Bonds around the world headed for a fifth weekly decline, the longest run of losses in almost two years, as investors stuck to bets for the Federal Reserve to increase interest rates and as oil prices advanced.
The debt-market retreat that started in Europe in April extended into May on concern rising crude costs will lead to faster inflation. While U.S. economic data have been mixed, the Fed will still raise borrowing costs this year or early in 2016, a Morgan Stanley index shows. Europe and Japan are both showing signs of growth.
“People are starting to count down to the U.S. rate increase,” Kazuaki Oh’e, a debt salesman at CIBC World Markets Japan Inc. in Tokyo. “The world economy is recovering. It seems likely money is going to shift from bonds to equities.”

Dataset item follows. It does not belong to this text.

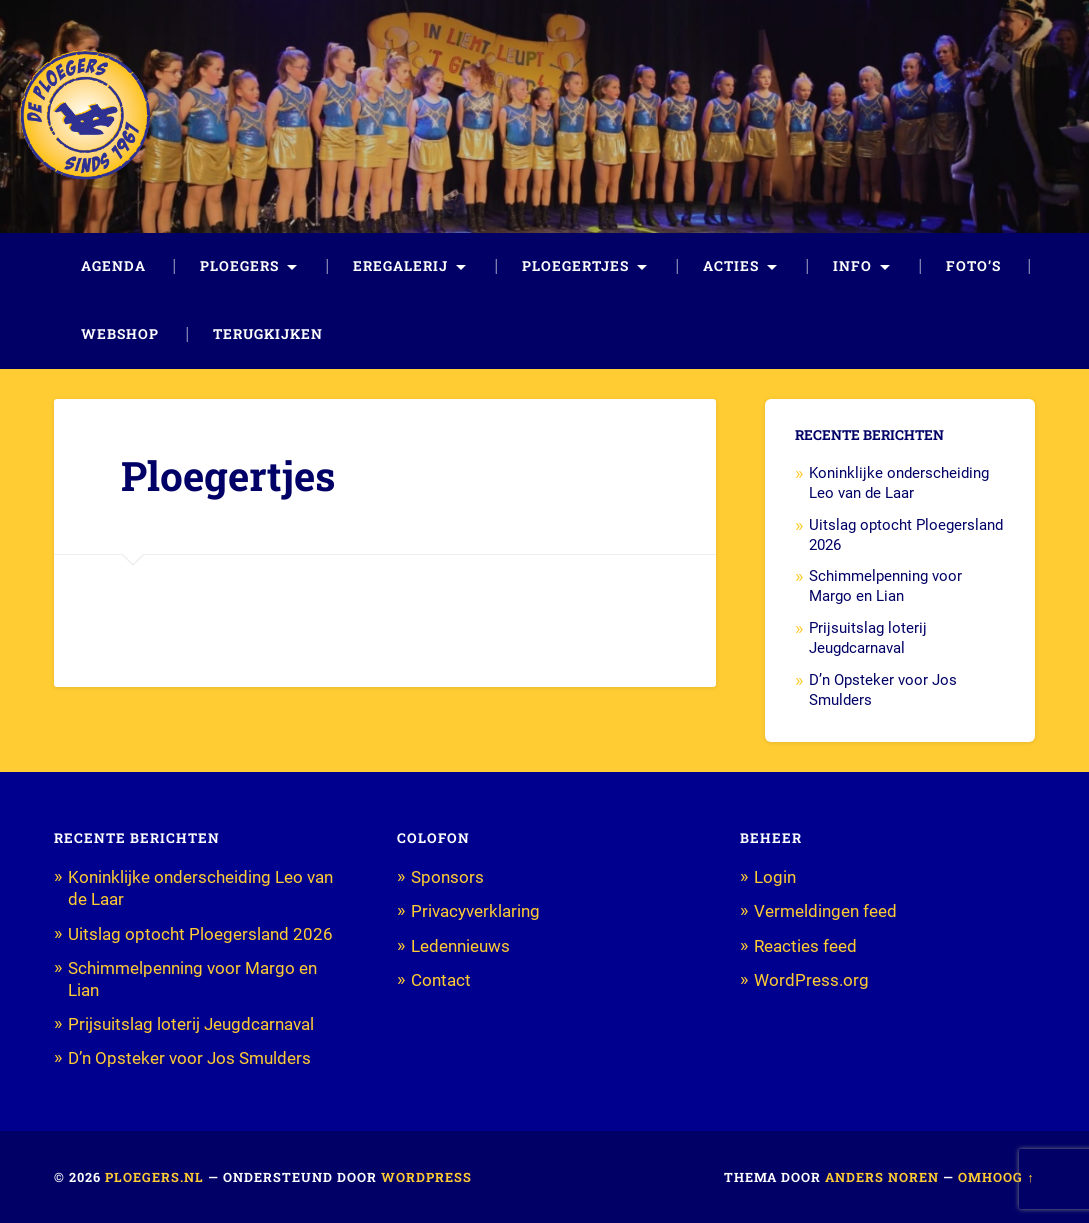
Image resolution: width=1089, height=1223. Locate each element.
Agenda (113, 266)
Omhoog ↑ (996, 1177)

The benchmark U.S. 10-year yield was little changed at 2.19 percent as of 11:18 a.m. in Tokyo, according to Bloomberg Bond Trader data. The price of the 2.125 percent note maturing in May 2025 was 99 14/32.
The Standard & Poor’s 500 Index set a record closing level Thursday. Crude oil has climbed 44 percent from this year’s low set in March.
Figures released this month on U.S. retail sales and industrial production for April were both less than economists predicted in a Bloomberg survey, while the increase in housing starts was more than double the projected level.
Gross domestic product in Europe rose 0.4 percent in the first quarter, while Japan’s grew 2.4 percent.
The five-week rout for the Bank of America Merrill Lynch Global Broad Market Index of bonds resulted in a 1.8 percent loss.